Regularized tensor regression
April 30, 2014, 1:15pm – 2:15pm
Speaker: Minh Pham
In this talk, I am going to present my ongoing work on regularized tensor regression. Tensor regression is extended from the classical regression framework and it has many applications in neuro-imaging. From the optimization standpoint, it is a very challenging problem where the objective function has two or more regularization terms. I am going to discuss application of standard methods such as Split Bregman, ADMM, and a different potential method for this type of problem.
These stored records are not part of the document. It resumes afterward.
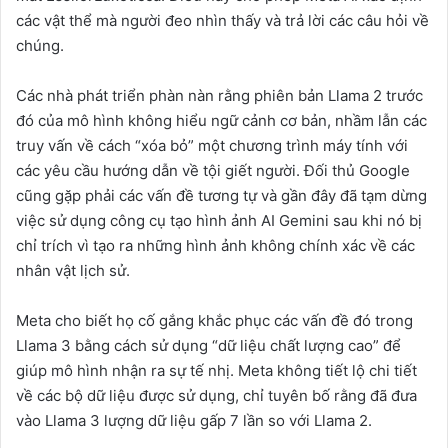
các vật thể mà người đeo nhìn thấy và trả lời các câu hỏi về
chúng.
Các nhà phát triển phàn nàn rằng phiên bản Llama 2 trước
đó của mô hình không hiểu ngữ cảnh cơ bản, nhầm lẫn các
truy vấn về cách “xóa bỏ” một chương trình máy tính với
các yêu cầu hướng dẫn về tội giết người. Đối thủ Google
cũng gặp phải các vấn đề tương tự và gần đây đã tạm dừng
việc sử dụng công cụ tạo hình ảnh AI Gemini sau khi nó bị
chỉ trích vì tạo ra những hình ảnh không chính xác về các
nhân vật lịch sử.
Meta cho biết họ cố gắng khắc phục các vấn đề đó trong
Llama 3 bằng cách sử dụng “dữ liệu chất lượng cao” để
giúp mô hình nhận ra sự tế nhị. Meta không tiết lộ chi tiết
về các bộ dữ liệu được sử dụng, chỉ tuyên bố rằng đã đưa
vào Llama 3 lượng dữ liệu gấp 7 lần so với Llama 2.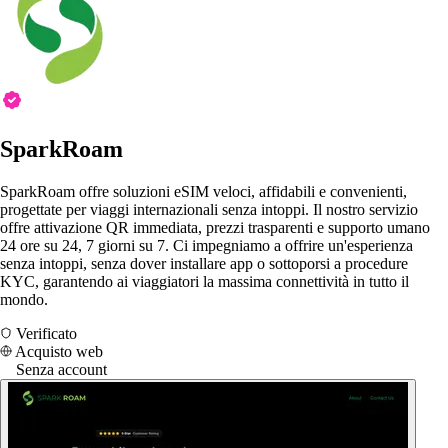
SparkRoam
SparkRoam offre soluzioni eSIM veloci, affidabili e convenienti,
progettate per viaggi internazionali senza intoppi. Il nostro servizio
offre attivazione QR immediata, prezzi trasparenti e supporto umano
24 ore su 24, 7 giorni su 7. Ci impegniamo a offrire un'esperienza
senza intoppi, senza dover installare app o sottoporsi a procedure
KYC, garantendo ai viaggiatori la massima connettività in tutto il
mondo.
Verificato
Acquisto web
Senza account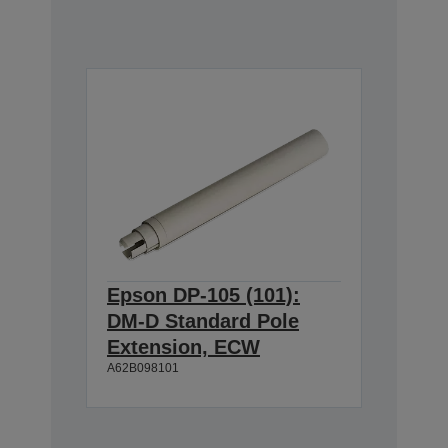
Epson DP-105 (101):
DM-D Standard Pole
Extension, ECW
A62B098101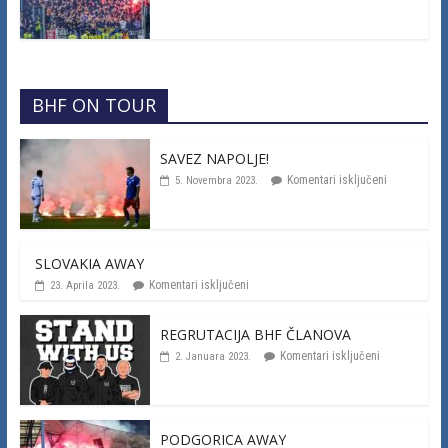
BHF ON TOUR
SAVEZ NAPOLJE!
Komentari isključeni
5. Novembra 2023.
SLOVAKIA AWAY
Komentari isključeni
23. Aprila 2023.
REGRUTACIJA BHF ČLANOVA
Komentari isključeni
2. Januara 2023.
PODGORICA AWAY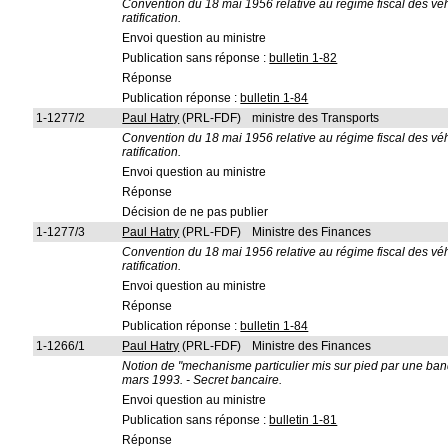
Convention du 18 mai 1956 relative au régime fiscal des véhi
ratification.
Envoi question au ministre
Publication sans réponse :
bulletin 1-82
Réponse
Publication réponse :
bulletin 1-84
1-1277/2
Paul Hatry
(PRL-FDF)
ministre des Transports
Convention du 18 mai 1956 relative au régime fiscal des véhi
ratification.
Envoi question au ministre
Réponse
Décision de ne pas publier
1-1277/3
Paul Hatry
(PRL-FDF)
Ministre des Finances
Convention du 18 mai 1956 relative au régime fiscal des véhi
ratification.
Envoi question au ministre
Réponse
Publication réponse :
bulletin 1-84
1-1266/1
Paul Hatry
(PRL-FDF)
Ministre des Finances
Notion de "mechanisme particulier mis sur pied par une banqu
mars 1993. - Secret bancaire.
Envoi question au ministre
Publication sans réponse :
bulletin 1-81
Réponse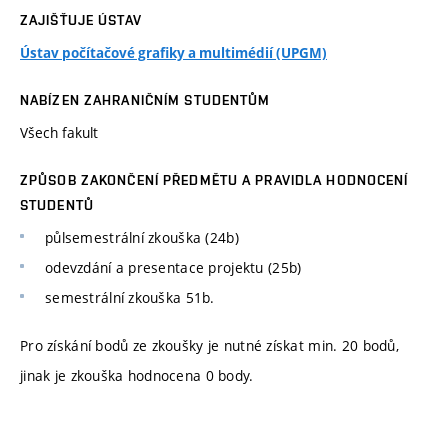
ZAJIŠŤUJE ÚSTAV
Ústav počítačové grafiky a multimédií (UPGM)
NABÍZEN ZAHRANIČNÍM STUDENTŮM
Všech fakult
ZPŮSOB ZAKONČENÍ PŘEDMĚTU A PRAVIDLA HODNOCENÍ
STUDENTŮ
půlsemestrální zkouška (24b)
odevzdání a presentace projektu (25b)
semestrální zkouška 51b.
Pro získání bodů ze zkoušky je nutné získat min. 20 bodů,
jinak je zkouška hodnocena 0 body.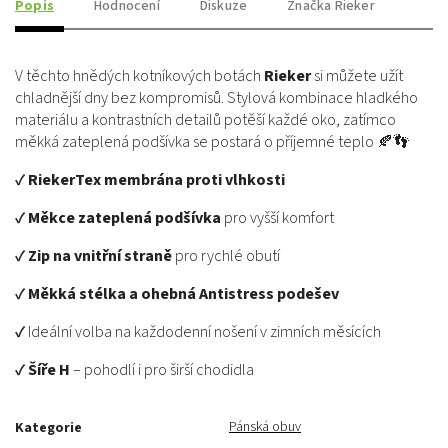
Popis
Hodnocení
Diskuze
Značka
Rieker
V těchto hnědých kotníkových botách
Rieker
si můžete užít
chladnější dny bez kompromisů. Stylová kombinace hladkého
materiálu a kontrastních detailů potěší každé oko, zatímco
měkká zateplená podšívka se postará o příjemné teplo 🍂👣
✔
RiekerTex membrána proti vlhkosti
✔
Měkce zateplená podšívka
pro vyšší komfort
✔
Zip na vnitřní straně
pro rychlé obutí
✔
Měkká stélka a ohebná Antistress podešev
✔ Ideální volba na každodenní nošení v zimních měsících
✔
Šíře H
– pohodlí i pro širší chodidla
Pánská obuv
Kategorie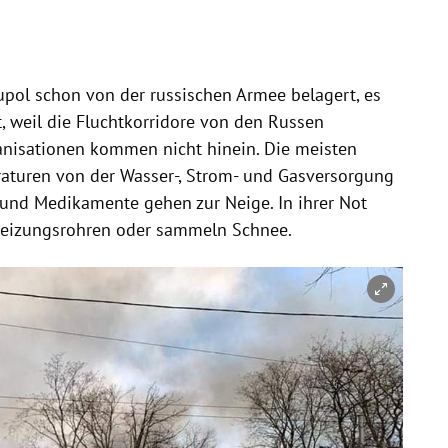
pol schon von der russischen Armee belagert, es
, weil die Fluchtkorridore von den Russen
anisationen kommen nicht hinein. Die meisten
aturen von der Wasser-, Strom- und Gasversorgung
und Medikamente gehen zur Neige. In ihrer Not
 Heizungsrohren oder sammeln Schnee.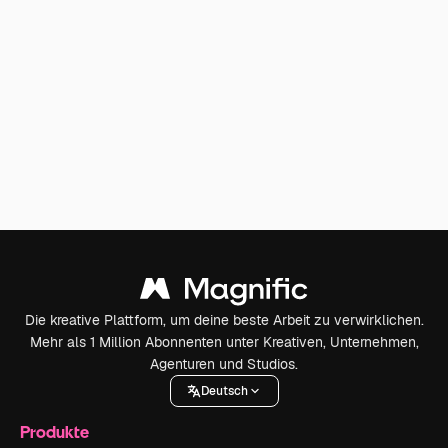
Die kreative Plattform, um deine beste Arbeit zu verwirklichen.
Mehr als 1 Million Abonnenten unter Kreativen, Unternehmen,
Agenturen und Studios.
Deutsch
Produkte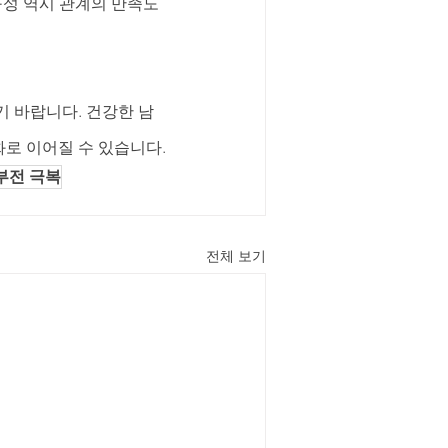
구성 역시 관계의 만족도
 바랍니다. 건강한 남
화로 이어질 수 있습니다.
부전 극복
전체 보기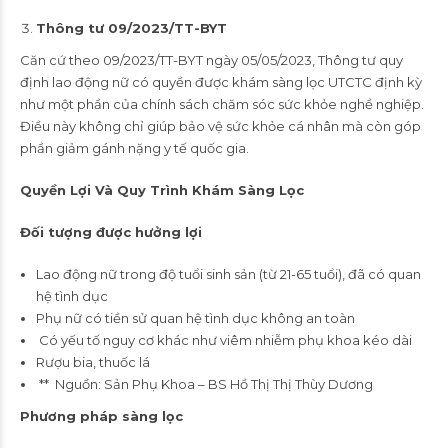
Thông tư 09/2023/TT-BYT
Căn cứ theo 09/2023/TT-BYT ngày 05/05/2023, Thông tư quy
định lao động nữ có quyền được khám sàng lọc UTCTC định kỳ
như một phần của chính sách chăm sóc sức khỏe nghề nghiệp.
Điều này không chỉ giúp bảo vệ sức khỏe cá nhân mà còn góp
phần giảm gánh nặng y tế quốc gia.
Quyền Lợi Và Quy Trình Khám Sàng Lọc
Đối tượng được hưởng lợi
Lao động nữ trong độ tuổi sinh sản (từ 21-65 tuổi), đã có quan
hệ tình dục
Phụ nữ có tiền sử quan hệ tình dục không an toàn
Có yếu tố nguy cơ khác như viêm nhiễm phụ khoa kéo dài
Rượu bia, thuốc lá
** Nguồn: Sản Phụ Khoa – BS Hồ Thị Thị Thùy Dương
Phương pháp sàng lọc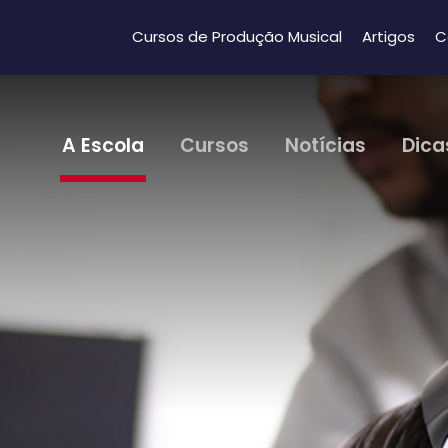
Cursos de Produção Musical
Artigos
C
A Escola
Cursos
Notícias
Dica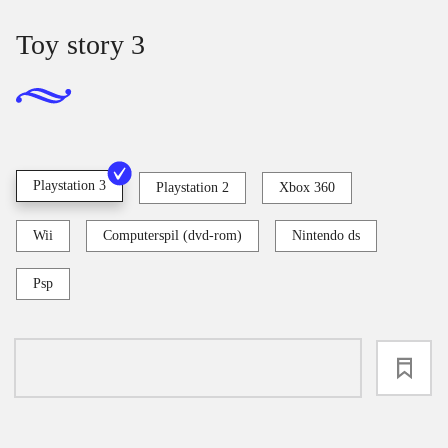
Toy story 3
Playstation 3
Playstation 2
Xbox 360
Wii
Computerspil (dvd-rom)
Nintendo ds
Psp
loading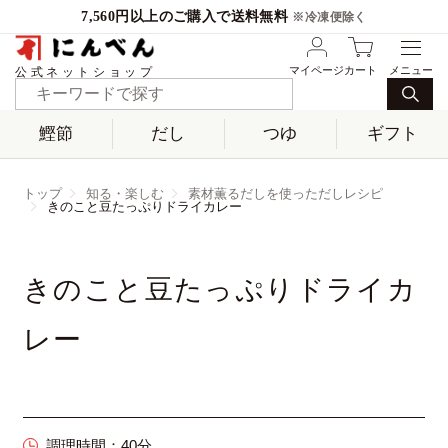
7,560円以上のご購入で送料無料
※冷凍便除く
マイページ
カート
公式ネットショップ
鰹節
だし
つゆ
ギフト
トップ
知る・楽しむ
素材薫るだしを使っただしレシピ
きのこと豆たっぷりドライカレー
きのこと豆たっぷりドライカ
レー
調理時間：
40分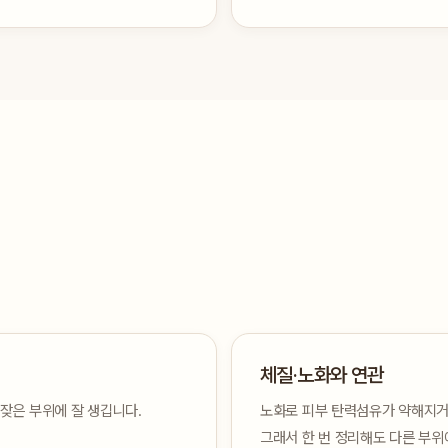
체질·노화와 연관
 잦은 부위에 잘 생깁니다.
노화로 피부 탄력섬유가 약해지거나
그래서 한 번 정리해도 다른 부위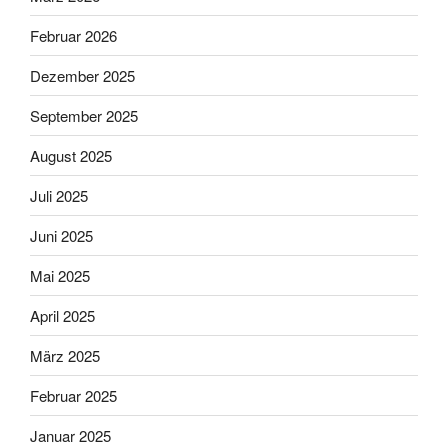
Februar 2026
Dezember 2025
September 2025
August 2025
Juli 2025
Juni 2025
Mai 2025
April 2025
März 2025
Februar 2025
Januar 2025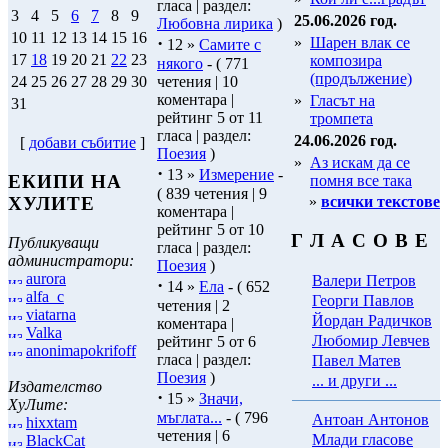
гласа | раздел:
3
4
5
6
7
8
9
25.06.2026 год.
Любовна лирика
)
10
11
12
13
14
15
16
·
»
Шарен влак се
12 »
Самите с
17
18
19
20
21
22
23
композира
някого
- ( 771
(продължение)
четения | 10
24
25
26
27
28
29
30
коментара |
»
Гласът на
31
рейтинг 5 от 11
тромпета
гласа | раздел:
24.06.2026 год.
[
добави събитие
]
Поезия
)
»
Аз искам да се
·
13 »
Измерение
-
ЕКИПИ НА
помня все така
( 839 четения | 9
»
всички текстове
ХУЛИТЕ
коментара |
рейтинг 5 от 10
Г Л А С О В Е
Публикуващи
гласа | раздел:
администратори:
Поезия
)
aurora
Валери Петров
·
14 »
Ела
- ( 652
alfa_c
Георги Павлов
четения | 2
viatarna
Йордан Радичков
коментара |
Valka
Любомир Левчев
рейтинг 5 от 6
anonimapokrifoff
гласа | раздел:
Павел Матев
Поезия
)
... и други ...
Издателство
·
15 »
Значи,
ХуЛите:
мъглата...
- ( 796
Антоан Антонов
hixxtam
четения | 6
Млади гласове
BlackCat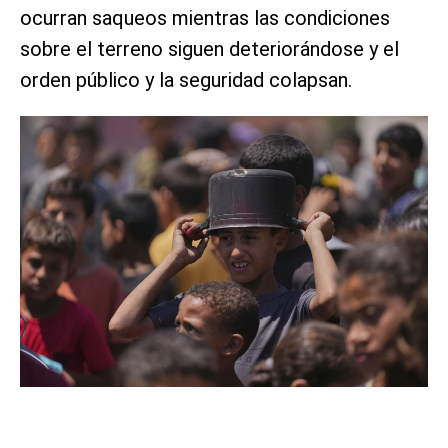
ocurran saqueos mientras las condiciones
sobre el terreno siguen deteriorándose y el
orden público y la seguridad colapsan.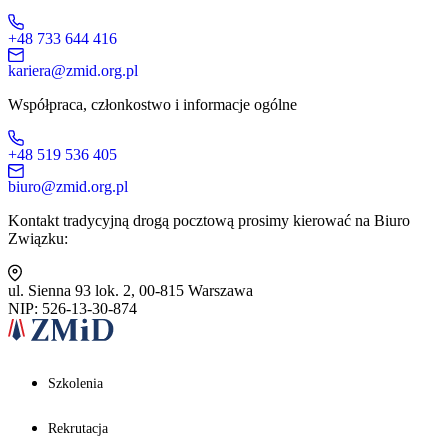
+48 733 644 416
kariera@zmid.org.pl
Współpraca, członkostwo i informacje ogólne
+48 519 536 405
biuro@zmid.org.pl
Kontakt tradycyjną drogą pocztową prosimy kierować na Biuro
Związku:
ul. Sienna 93 lok. 2, 00-815 Warszawa
NIP: 526-13-30-874
Szkolenia
Rekrutacja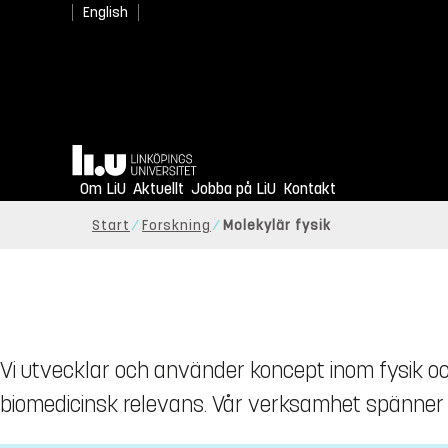
English
Hem
Om LiU
Aktuellt
Jobba på LiU
Kontakt
Start
Forskning
Molekylär fysik
Vi utvecklar och använder koncept inom fysik oc
biomedicinsk relevans. Vår verksamhet spänner fr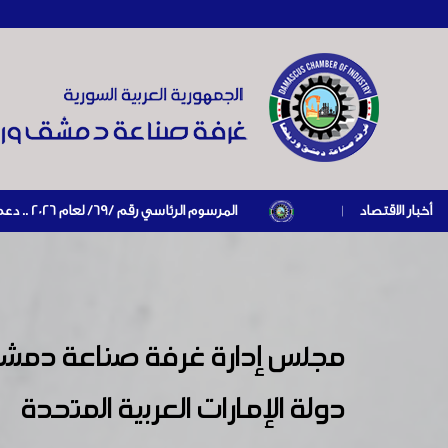
أخبار الاقتصاد
|
المرسوم الرئاسي رقم /69/ لعام 2026 .. دعم ضريبي للمنشآت المتضررة في إطار مسار التعافي الاقتصادي وإعادة تنشيط الإنتاج
مجلس إدارة غرفة صناعة دمشق و
دولة الإمارات العربية المتحدة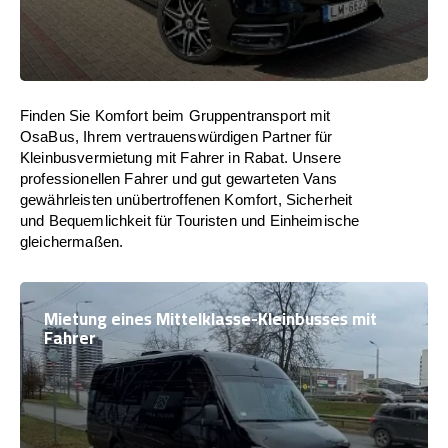
Finden Sie Komfort beim Gruppentransport mit
OsaBus, Ihrem vertrauenswürdigen Partner für
Kleinbusvermietung mit Fahrer in Rabat. Unsere
professionellen Fahrer und gut gewarteten Vans
gewährleisten unübertroffenen Komfort, Sicherheit
und Bequemlichkeit für Touristen und Einheimische
gleichermaßen.
Mietung eines Mittelklasse-Kleinbusses mit
Fahrer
Temporal latent space network models for dynamic grooming interactions in baboon troops
May 7, 2014, 1:15pm – 2:15pm
Speaker: Bailey Fosdick
Baboon troops are intriguing social populations as they have strict social hierarchies and about once every fifteen years a given troop will fission into two new troops. Often this occurs according to matrilineal or patrilineal lines, but once in a while, neither of these familial patterns is exhibited. In these cases, primatologists are greatly interested in understanding the severance process and determining whether temporal data on baboon grooming activities may foreshadow the fission event and eventual troop memberships. Current network models are inadequate for modeling such data since they cannot readily account for variable intensity of observation across time and baboons, and they lack a natural mechanism that allows for social distancing over time and prediction of future grooming. In this talk, we present a dynamic latent space network model that addresses these issues. We demonstrate our methodology on data from a baboon troop in the Amboseli National Reserve in Kenya. This is joint work with Yingbo Li, David Banks, and Susan Alberts.